Openssl: fips.so is not self-contained

Created on 5 Feb 2020  路  50Comments  路  Source: openssl/openssl

When we build fips.so we do so with the "-z defs" linker option (on Linux):

https://github.com/openssl/openssl/blob/d8d4e5fb32b3f7d9af28d21ce4c1c46cc1c7614c/Configurations/shared-info.pl#L31-L41

This is supposed to ensure that all symbols are resolved. Without this the link completes successfully even though some symbols are not defined in the resulting .so file. If that happens then I think those symbols get resolved from libcrypto at load time...which obviously would means that fips.so is not self-contained.

This used to work just fine. But it no longer seems to be the case. For example the symbol _bignum_modp_1536_p is defined here:

https://github.com/openssl/openssl/blob/d8d4e5fb32b3f7d9af28d21ce4c1c46cc1c7614c/crypto/bn/bn_dh.c#L630-L632

Since this is guarded with ifndef FIPS_MODE the symbol only exists in libcrypto and not in fips.so.

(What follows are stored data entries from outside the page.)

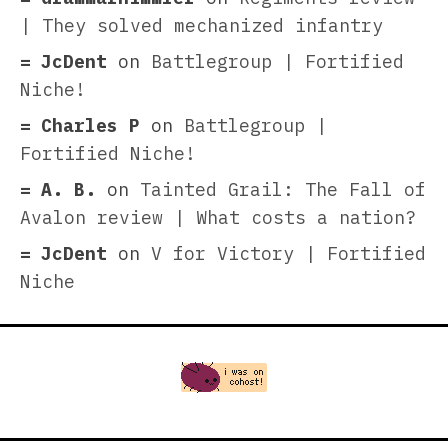
| They solved mechanized infantry
JcDent
on
Battlegroup | Fortified
Niche!
Charles P
on
Battlegroup |
Fortified Niche!
A. B.
on
Tainted Grail: The Fall of
Avalon review | What costs a nation?
JcDent
on
V for Victory | Fortified
Niche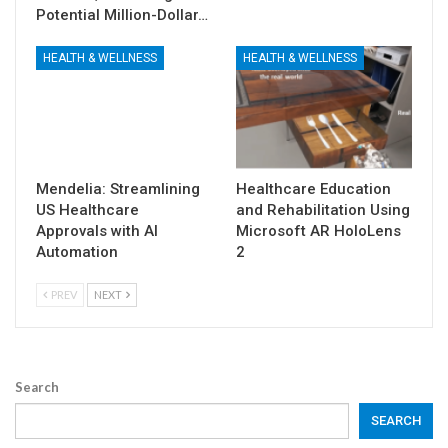
Potential Million-Dollar…
HEALTH & WELLNESS
HEALTH & WELLNESS
Mendelia: Streamlining
Healthcare Education
US Healthcare
and Rehabilitation Using
Approvals with AI
Microsoft AR HoloLens
Automation
2
PREV
NEXT
Search
SEARCH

The symbol is referenced from bn_const.c here:

https://github.com/openssl/openssl/blob/d8d4e5fb32b3f7d9af28d21ce4c1c46cc1c7614c/crypto/bn/bn_const.c#L85-L88

This code does get included in fips.so and the reference to _bignum_modp_1536_p is not guarded with FIPS_MODE guards like it should be. This should have resulted in a link failure - but it hasn't.

master help wanted OTC evaluated bug

All 50 comments

The ld manual says this:

       defs
           Report unresolved symbol references from regular object files.
           This is done even if the linker is creating a non-symbolic
           shared library.  This option is the inverse of -z undefs.

So the reference to "regular object files" may mean this doesn't work with ".a" files. Does anyone know what the right flags are to get the same effect with ".a" files?

A perl script to check the symbols could be written if there is no solution?

A perl script to check the symbols could be written if there is no solution?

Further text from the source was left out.